In regards to MBL enzymes in this study (53.5%) was in line with a study in India in 2012 (26), but it was higher compared to a study in Malaysia in 2015 (27). The results of this study showed that the majority of MBL producing K. pneumoniae (14/15) were extracted from hospitalized patients and only one isolate (1/15) was MBL producer in outpatients by DDST. The presence of MBL-producing bacteria in the outpatients portends serious health risk because the organisms that produce MBL are notably resistant to carbapenems including imipenem and meropenem, which are antibiotics reserved for serious bacterial infections (28). In this study, VIM-1 gene prevalence was 26.6% (4/15) which matched with the results achieved in India in 2013 (29), but it was higher than the study published in Iran in 2018 (19), and in India in 2014 (20), and it was lower compared to studies in Nepal 2014 (6). By DDST and PCR analysis, we determined one IMP-1 producing K. pneumoniae (6.7%) in urine samples in hospitalized patients, which was similar to findings of Khodadadian study in 2018 (19), but it was lower than study reported by Jin Young in 2016 (30). It seems that the difference in the prevalence of MBL-producing K. pneumoniae strains in different hospitals is due to the genetic difference between species, spreads to resistance genes and affects the spread patterns of different MBLs in various countries.
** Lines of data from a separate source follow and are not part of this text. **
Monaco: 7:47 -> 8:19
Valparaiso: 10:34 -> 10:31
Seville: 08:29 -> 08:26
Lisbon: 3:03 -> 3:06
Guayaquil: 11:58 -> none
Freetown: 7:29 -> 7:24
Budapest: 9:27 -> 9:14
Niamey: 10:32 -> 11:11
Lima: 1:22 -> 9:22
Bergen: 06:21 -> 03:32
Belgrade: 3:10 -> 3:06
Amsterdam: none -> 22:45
In our study, the MICs (E-test) of imipenem against 4 VIM-1 and IMP-1 Metallo-β lactamase producing K. pneumonaie isolates ranged from 4 to 32 mg/l and exhibited IPM resistant phenotypes. The resistance to imipenem may also be attributed to the loss of porins. In the present study, MBL positive isolates (5 strains) were resistant to at least 4 antibiotics including cefotaxime, cephazolin, ceftazidime, and kanamycin. In a study by Rastegar Lari et al. among 19 K. pneumonaie isolates resistant to imipenem, 9 were resistant to all other antibiotics (2). Our data emphasizes the need to implement appropriate strategies to control the infection to detect MBL-producing strains in numerous hospitals, which can be an effective step to reduce the incidence of such as genes. In our study blaVIM-1 and blaIMP-1 were identified in K. pneumonaie isolates and studies have shown that other mechanisms of resistance may interfere in the MBL phenotypic detection. Thus, other carbapenemase producing genes should be investigated. The results of this study showed although the carbapenems had the best activity among the tested antibiotics, there is a high level of resistance in K. pneumoniae to most of the other tested antibiotics and the majority MBL production of K. pneumoniae was associated with hospitalized patients in ICU. Therefore, accurate and rapid detection of these MBL-producing strains is vital among isolates circulating in high-risk wards such as ICUs, for suitable selection of effective therapy and nosocomial infection control.